Tabella II. Numero dell’Idea di Unità Ricordato in Due Esperimenti, Utilizzando Diversi Prosa Passagesa

Materiale Prova 1 Test 2 Ritardo di prova
“La Guerra dei Fantasmi”b 21.4 22.9 19.0
“Il Bambino Whistling”c 12.1 13.2 10.7

Dati sono da Wheeler e Roediger (1992) e ristampato con il permesso della Cambridge University Press. b 42 unità idea. c 41 unità idea.

Concludiamo dagli esperimenti finora descritti che, per il materiale recentemente appreso, il richiamo migliora tra le prove quando brevi intervalli li separano, ma che l’oblio si verifica quando l’intervallo è aumentato a una settimana. Bahrick e Hall (1993) hanno sostenuto che questa conclusione può valere solo per situazioni di memoria episodica, perché quando i soggetti vengono ripetutamente testati su conoscenze relativamente permanenti (ad esempio, di eventi pubblici o volti famosi), mostrano miglioramenti rispetto a lunghi ritardi tra i test. Bahrick e Hall (1991) riportarono miglioramenti nell’arco di un mese, così come Hermann, Buschke e Gall (1987). In un paradigma piuttosto diverso, Squire, Haist e Shimamura (1989) hanno riportato miglioramenti significativi con un anno tra i test. Questi rapporti indicano che l’ipermnesia può essere ottenuta con lunghi intervalli tra i test, ma Roediger e Wheeler (1993) hanno notato che una possibile interpretazione di questi guadagni di conoscenza tra i test è che i soggetti possono essere esposti al materiale pertinente da riviste, giornali, televisione o libri durante questo periodo. (In alcuni casi, come la ricerca di Squire et al. , la procedura di prova espose soggetti alle risposte corrette.) È intrinsecamente difficile testare la conoscenza generale con intervalli ampiamente distanziati e non avere opportunità di studio intermedie per il materiale. In effetti, il primo test può sensibilizzare i soggetti alle informazioni pertinenti e portarli a prestare maggiore attenzione se sono esposti ad esso in seguito (ma vedi Bahrick & Hall, 1991). Tuttavia, i risultati descritti da Bahrick e Hall (1993) sono interessanti e meritano ulteriori studi.

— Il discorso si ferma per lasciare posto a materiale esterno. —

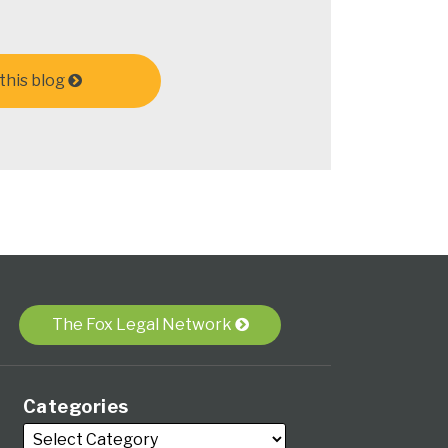
this blog
The Fox Legal Network
Categories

Per concludere questa sezione, pensiamo di aver risolto il paradosso posto dai risultati disparati dai test ripetuti nella memoria episodica mostrando che l’intervallo tra i test è la variabile critica. Per il materiale recentemente appreso come immagini o passaggi in prosa, test ripetuti con brevi intervalli tra i test produce un miglioramento nel richiamo generale (ipermnesia). (Se Bartlett, 1932, avesse usato brevi intervalli tra i test, avrebbe potuto raggiungere conclusioni molto diverse sulla natura ricostruttiva della memoria.) Quando l’intervallo tra i test viene esteso a una settimana, il richiamo diminuisce. Tuttavia, anche con questo intervallo più lungo, la maggior parte della dimenticanza si è verificata come omissioni di materiale; ci sono stati pochi errori e confabulazioni introdotte, e la maggior parte di questi erano minori. Questo era vero nell’esperimento in classe con “La guerra dei fantasmi” e anche con gli altri tipi di materiale. Questa evidenza indica che ricordare non è così ricostruttivo come Bartlett (1932), tra molti altri, vorrebbe farci credere? Ci rivolgiamo a questo problema nella prossima sezione.